I come to the principal issue on which I wish to speak. Amendment 57 and Clause 14 demonstrate that there are two significant issues before this Parliament. The first is the extent to which we have framework legislation with Henry VIII powers—and with a vague statement that these are needed—while knowing that there is no opportunity for proper scrutiny and amendment of the powers that will be exercised in subsequent regulation. The second problem is what I would describe as the chipping away—because this is what it is becoming—of the devolution arrangements. This is being done without the consent of the devolved Governments and without putting in place a proper framework for joint agreement on how to move forward where there is a necessity for a UK solution. I fear that these issues will bedevil this Session of Parliament. They come to a head in Clause 14.

Clause 14 gives the Lord Chancellor and the Secretary of State power to make regulations in devolved areas. It is immensely concerning that Henry VIII powers are being used without any indication as to precisely how this is to be done and no real argument as to why they are necessary. It is difficult to understand why this area needs to be chipped away. What is the benefit for the future of the union? It would be useful if the Minister could say what he sees as the benefits and acknowledge the costs of the damage to the union.

I warmly support Amendment 57, subject to one matter I shall mention later. It is difficult to see why this problem cannot be dealt with by Amendment 57. This would leave the devolved Ministers to make decisions within their areas of devolved competence. Something like a common framework or some structure for common policy-making could then be used to resolve the differences. Using the twin devices of framework legislation and Henry VIII powers is quite the wrong way to go about our constitutional arrangements. I hope the Minister will be prepared to discuss these issues in much greater detail.

The noble Baroness, Lady Randerson, has already touched on the point I wish to make about Amendment 57. Its proposed new subsection (5) is taken from Clause 14 of the Bill as it stands, and seems a wholly unnecessary irritant. It is not constitutionally necessary. I do not understand why this Government wish to irritate people by further constraining the powers of the Welsh Ministers in a way that is wholly unnecessary. Again, a cost-benefit analysis, thinking what we are doing this for, would be a great step forward.

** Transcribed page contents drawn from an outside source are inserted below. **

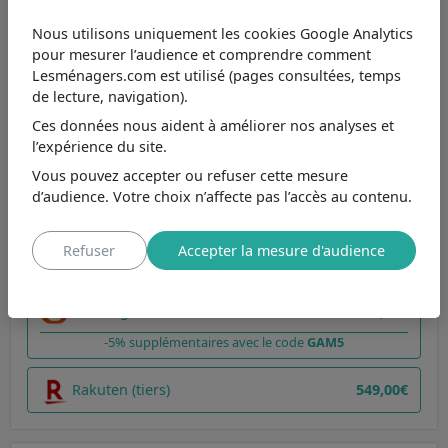
Note par caractéristique comparée au prix
Nous utilisons uniquement les cookies Google Analytics
pour mesurer l’audience et comprendre comment
7.8
Lave-linge séchant Whirlpool
Lesménagers.com est utilisé (pages consultées, temps
8.9
Capacité de charge 6 Kg : adapté à un couple
de lecture, navigation).
9
Vitesse d'essorage élevée 1.400 tr/mn
Ces données nous aident à améliorer nos analyses et
8.1
l’expérience du site.
Classe énergétique C : jusqu'à 30 € d'économies pour 100 cycles par rappor
6.1
Niveau sonore 75 dB : équilibre parfait
Vous pouvez accepter ou refuser cette mesure
d’audience. Votre choix n’affecte pas l’accès au contenu.
Comparer
Liste d'envie
Refuser
Accepter la mesure d'audience
Boulanger
549,00€
-5% supplémentaires avec le code
GAM5
Rakuten (tiers)
549,00€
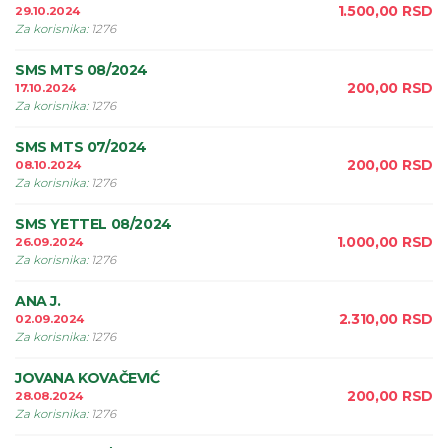
1.500,00
RSD
29.10.2024
Za korisnika
:
1276
SMS MTS 08/2024
200,00
RSD
17.10.2024
Za korisnika
:
1276
SMS MTS 07/2024
200,00
RSD
08.10.2024
Za korisnika
:
1276
SMS YETTEL 08/2024
1.000,00
RSD
26.09.2024
Za korisnika
:
1276
ANA J.
2.310,00
RSD
02.09.2024
Za korisnika
:
1276
JOVANA KOVAČEVIĆ
200,00
RSD
28.08.2024
Za korisnika
:
1276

I hope that the difficulties inherent in the combination of the Henry VIII powers and the chipping away of devolution can be seriously discussed between those in the devolved Administrations, together with this House and the Government. I would welcome such discussions before Report to avoid what it seems is a further significant strengthening of those who wish to oppose the union for very little benefit in return.

Lord Bruce of Bennachie Portrait Lord Bruce of Bennachie (LD) [V]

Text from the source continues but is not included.